I was sitting pondering the sunrise at 6 one morning, sip-ping my coffee, reading a newspaper article headlined "Driving angry — all the rage is avoidable" and reflecting on the previous day's events. It had been one of those days. Everything and everyone had seemed to bug me.
I had chosen on Friday afternoon to drive in rush-hour traffic the 25 miles from Seattle to Edmonds, Wash. It had taken me more than two hours! The drivers all around me had cut me off; some had shaken their fist at me. It had been a tough day.
The combination of the previous day's events and insights from the article made me ponder how well I manage mentally behind the wheel. I started writing in my journal. Clarity emerged when I made a list of the 10 types of people who bug me.
It hit me like a 2-by-4 across the forehead. As I began to get honest with myself, I had to admit I am any one of these people on any given day, and I am just as guilty as they are, which really bugs me! Here is my list:
- Cutters. You know these people. When they are in their cars, they drive in the commuter lane with no passengers and, with less than a car's length, they swerve in front of you and then give you half a peace sign!

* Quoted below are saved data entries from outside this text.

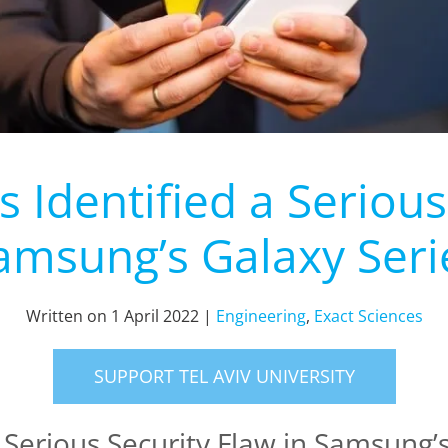
Identified a Serious
amsung’s Galaxy Seri
Written on
1 April 2022
|
Engineering
,
Exact Sciences
SUPPORT TEL AVIV UNIVERSITY
 Serious Security Flaw in Samsung’s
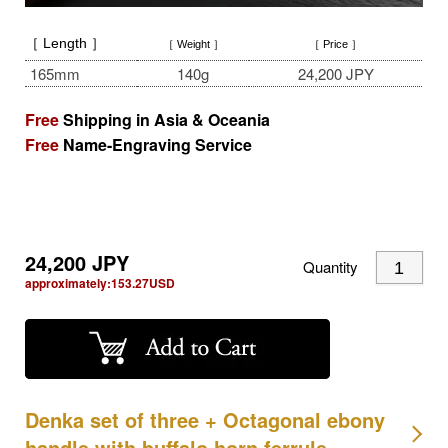
［ Length ］
［ Weight ］
［ Price ］
165mm
140g
24,200 JPY
Free
Shipping in Asia & Oceania
Free
Name-Engraving Service
24,200
JPY
Quantity
approximately:
153.27
USD
Denka set of three + Octagonal ebony
handle with buffalo horn ferrule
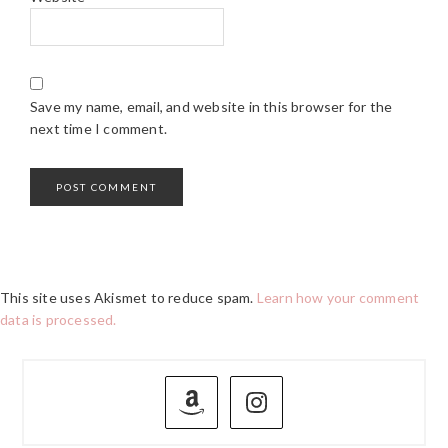
Save my name, email, and website in this browser for the
next time I comment.
This site uses Akismet to reduce spam.
Learn how your comment
data is processed.
PRIMARY
SIDEBAR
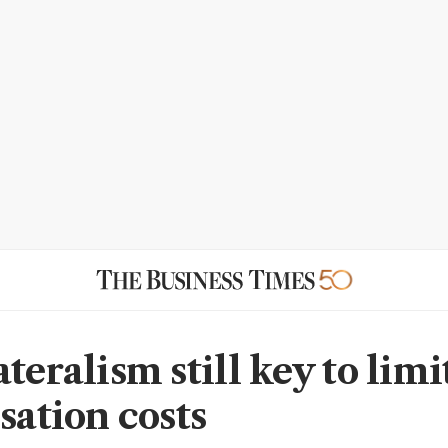
teralism still key to limi
sation costs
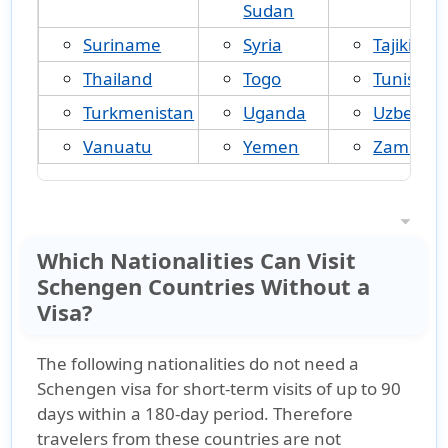
Sudan
Suriname
Syria
Tajikistan
Thailand
Togo
Tunisia
Turkmenistan
Uganda
Uzbekist
Vanuatu
Yemen
Zambia
Which Nationalities Can Visit
Schengen Countries Without a
Visa?
The following nationalities
do not need a
Schengen visa for short-term visits of up to 90
days
within a 180-day period. Therefore
travelers from these countries
are not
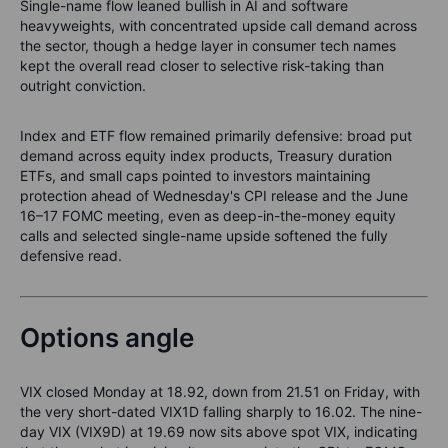
Single-name flow leaned bullish in AI and software
heavyweights, with concentrated upside call demand across
the sector, though a hedge layer in consumer tech names
kept the overall read closer to selective risk-taking than
outright conviction.
Index and ETF flow remained primarily defensive: broad put
demand across equity index products, Treasury duration
ETFs, and small caps pointed to investors maintaining
protection ahead of Wednesday's CPI release and the June
16–17 FOMC meeting, even as deep-in-the-money equity
calls and selected single-name upside softened the fully
defensive read.
Options angle
VIX closed Monday at 18.92, down from 21.51 on Friday, with
the very short-dated VIX1D falling sharply to 16.02. The nine-
day VIX (VIX9D) at 19.69 now sits above spot VIX, indicating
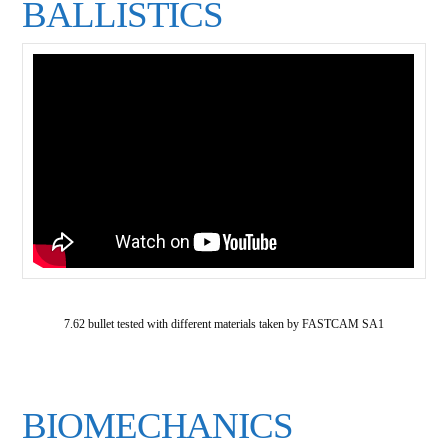
BALLISTICS
7.62 bullet tested with different materials taken by FASTCAM SA1
BIOMECHANICS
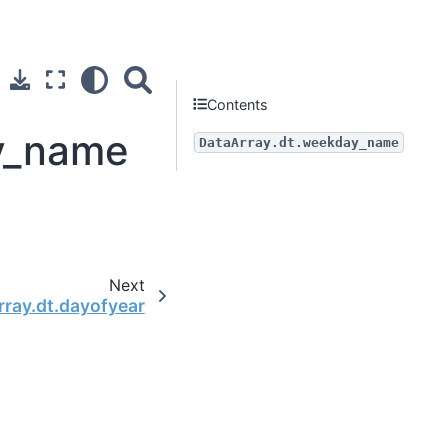
Contents
ay_name
DataArray.dt.weekday_name
Next
rray.dt.dayofyear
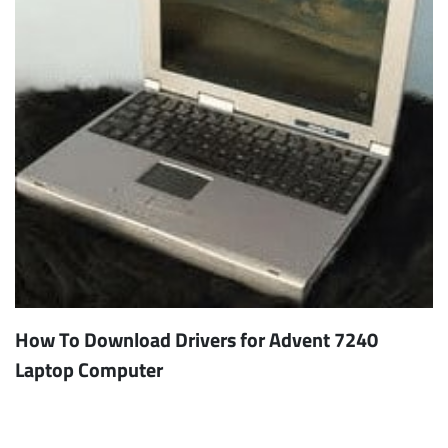
How To Download Drivers for Advent 7240
Laptop Computer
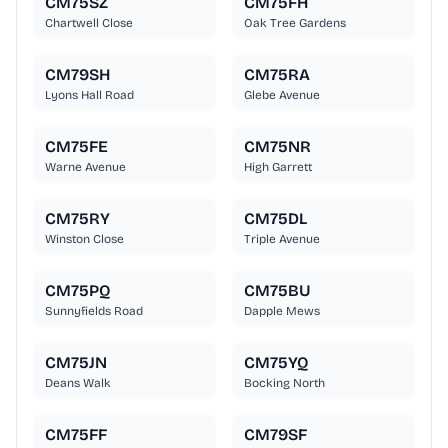
CM75SZ
CM75FH
Chartwell Close
Oak Tree Gardens
CM79SH
CM75RA
Lyons Hall Road
Glebe Avenue
CM75FE
CM75NR
Warne Avenue
High Garrett
CM75RY
CM75DL
Winston Close
Triple Avenue
CM75PQ
CM75BU
Sunnyfields Road
Dapple Mews
CM75JN
CM75YQ
Deans Walk
Bocking North
CM75FF
CM79SF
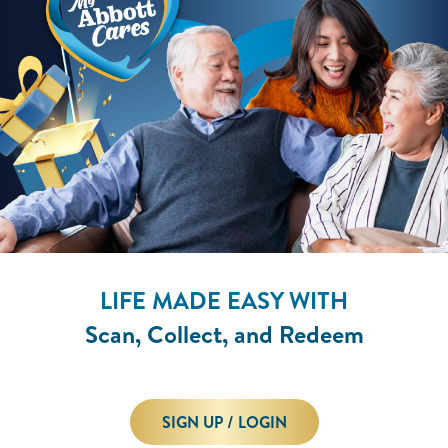
LIFE MADE EASY WITH
Scan, Collect, and Redeem
SIGN UP / LOGIN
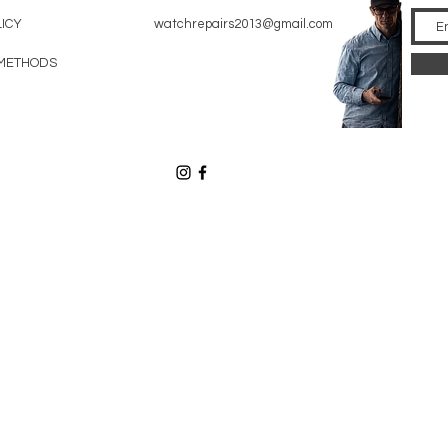
LICY
watchrepairs2013@gmail.com
METHODS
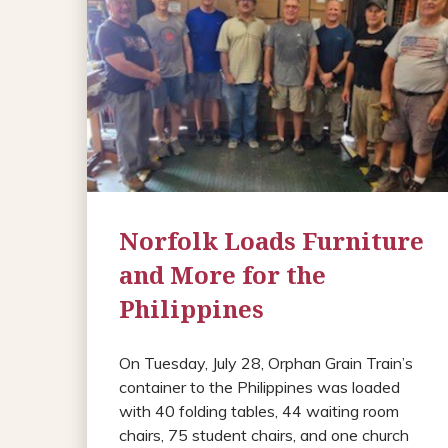
Norfolk Loads Furniture
and More for the
Philippines
On Tuesday, July 28, Orphan Grain Train’s
container to the Philippines was loaded
with 40 folding tables, 44 waiting room
chairs, 75 student chairs, and one church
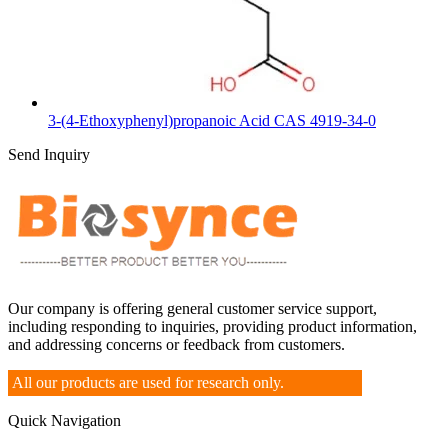
3-(4-Ethoxyphenyl)propanoic Acid CAS 4919-34-0
Send Inquiry
Our company is offering general customer service support,
including responding to inquiries, providing product information,
and addressing concerns or feedback from customers.
All our products are used for research only.
Quick Navigation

- Honkers. These are the drivers who use their horn to let you know how they feel about you. At the light, in rush hour traffic or in the parking lot, they are just honking away. If you have traveled a great deal, you no doubt noticed the bigger the city, the greater the frequency of honking. Every honk has a distinct message based on length, tone, pace and frequency. We know exactly what they mean!

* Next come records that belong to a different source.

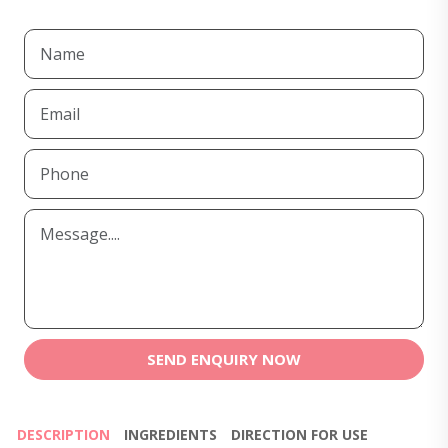
SEND ENQUIRY NOW
DESCRIPTION
INGREDIENTS
DIRECTION FOR USE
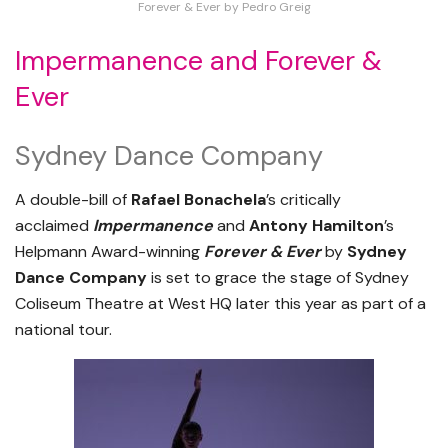
Forever & Ever by Pedro Greig
Impermanence and Forever &
Ever
Sydney Dance Company
A double-bill of
Rafael
Bonachela
’s critically
acclaimed
Impermanence
and
Antony Hamilton
’s
Helpmann Award-winning
Forever & Ever
by
Sydney
Dance Company
is set to grace the stage of Sydney
Coliseum Theatre at West HQ later this year as part of a
national tour.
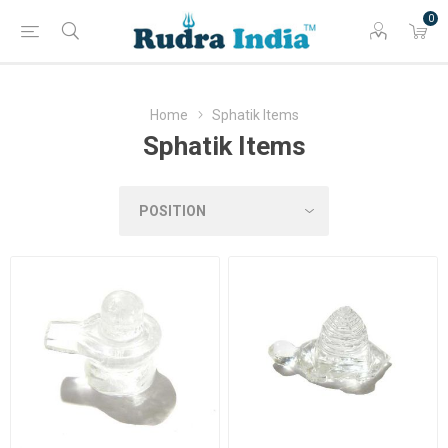
0
Home
Sphatik Items
Sphatik Items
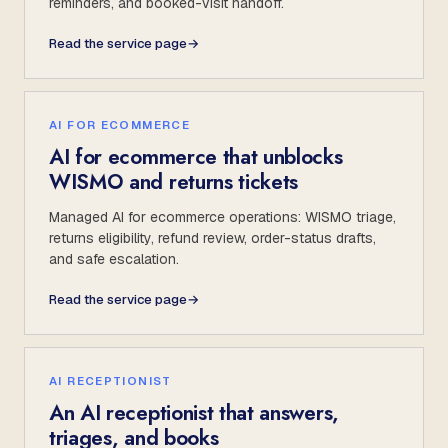
reminders, and booked-visit handoff.
Read the service page
→
AI FOR ECOMMERCE
AI for ecommerce that unblocks
WISMO and returns tickets
Managed AI for ecommerce operations: WISMO triage,
returns eligibility, refund review, order-status drafts,
and safe escalation.
Read the service page
→
AI RECEPTIONIST
An AI receptionist that answers,
triages, and books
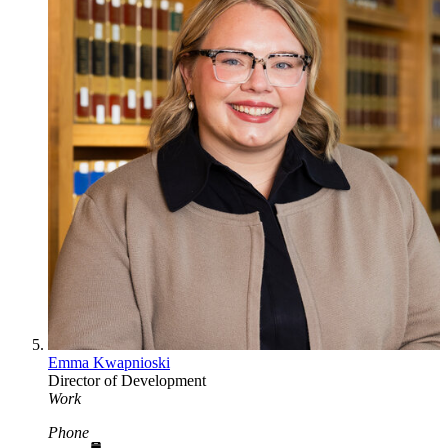
Emma Kwapnioski
Director of Development
Work
Phone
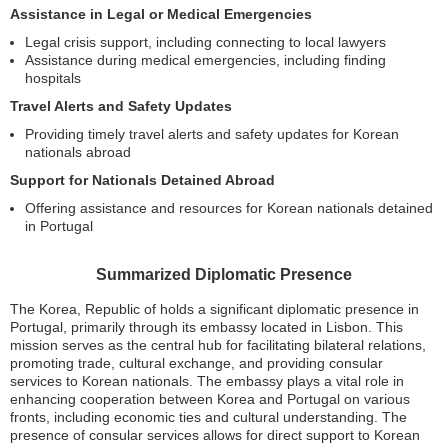
Assistance in Legal or Medical Emergencies
Legal crisis support, including connecting to local lawyers
Assistance during medical emergencies, including finding
hospitals
Travel Alerts and Safety Updates
Providing timely travel alerts and safety updates for Korean
nationals abroad
Support for Nationals Detained Abroad
Offering assistance and resources for Korean nationals detained
in Portugal
Summarized Diplomatic Presence
The Korea, Republic of holds a significant diplomatic presence in
Portugal, primarily through its embassy located in Lisbon. This
mission serves as the central hub for facilitating bilateral relations,
promoting trade, cultural exchange, and providing consular
services to Korean nationals. The embassy plays a vital role in
enhancing cooperation between Korea and Portugal on various
fronts, including economic ties and cultural understanding. The
presence of consular services allows for direct support to Korean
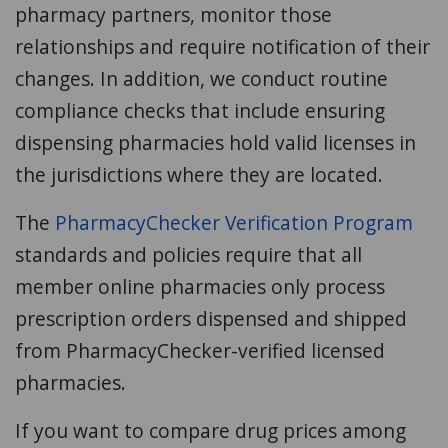
pharmacy partners, monitor those
relationships and require notification of their
changes. In addition, we conduct routine
compliance checks that include ensuring
dispensing pharmacies hold valid licenses in
the jurisdictions where they are located.
The
PharmacyChecker Verification Program
standards and policies require that all
member online pharmacies only process
prescription orders dispensed and shipped
from PharmacyChecker-verified licensed
pharmacies.
If you want to compare drug prices among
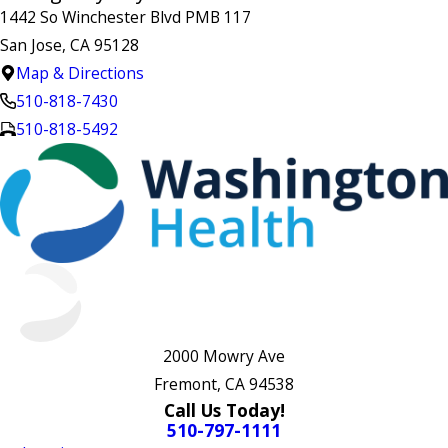
1442 So Winchester Blvd PMB 117
San Jose, CA 95128
Map & Directions
510-818-7430
510-818-5492
2000 Mowry Ave
Fremont, CA 94538
Call Us Today!
510-797-1111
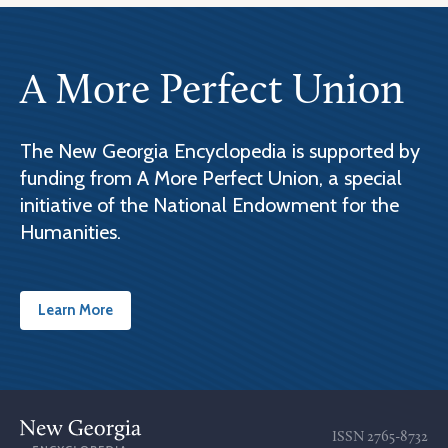
A More Perfect Union
The New Georgia Encyclopedia is supported by
funding from A More Perfect Union, a special
initiative of the National Endowment for the
Humanities.
Learn More
ISSN
2765-8732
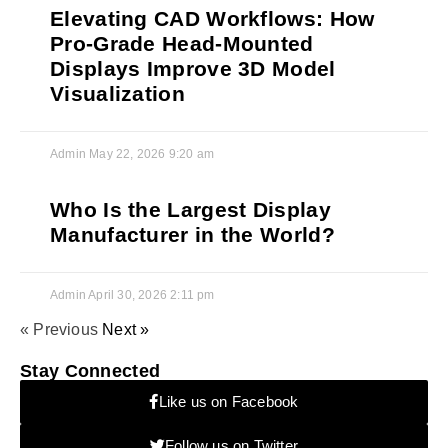
Elevating CAD Workflows: How
Pro-Grade Head-Mounted
Displays Improve 3D Model
Visualization
Admin
May 22, 2026
9:20 am
Who Is the Largest Display
Manufacturer in the World?
Admin
April 30, 2026
2:11 pm
« Previous
Next »
Stay Connected
Like us on Facebook
Follow us on Twitter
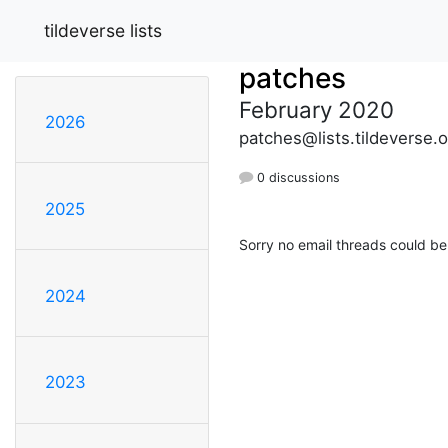
tildeverse lists
patches
February 2020
2026
patches@lists.tildeverse.o
0 discussions
2025
Sorry no email threads could be
2024
2023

- Yackers. Whether it's on their cell phones in the movie theater during the movie or waiting in line at Starbucks, they are the self-important people who are trying to impress all of us with their conversation.
- Loud talkers. They are kissing cousins to the Yackers. Some know they are loud and do it deliberately. Still others are that way out of habit and are oblivious. Nonetheless, it gets under my skin. Tone it down, pal!
- Sentence finishers. This impatient lot can't stand anyone who isn't talking as fast as they think you should be speaking. They jump in and finish your sentence like little kids waiting to jump rope on the playground.
- Busybodies. They are world class at minding everyone else's business. They always have the latest gossip, true or not. They are bored, lazy, selfish and love to tell you all the things that are wrong with your hair, clothes, yard, opinion, car or children.
- Shoulders. They are closely related to the busybodies and, boy, do they let you know what is wrong. Sometimes we are related to these people and that makes family gatherings tough. The good news is these people "should" on everyone; it's not personal!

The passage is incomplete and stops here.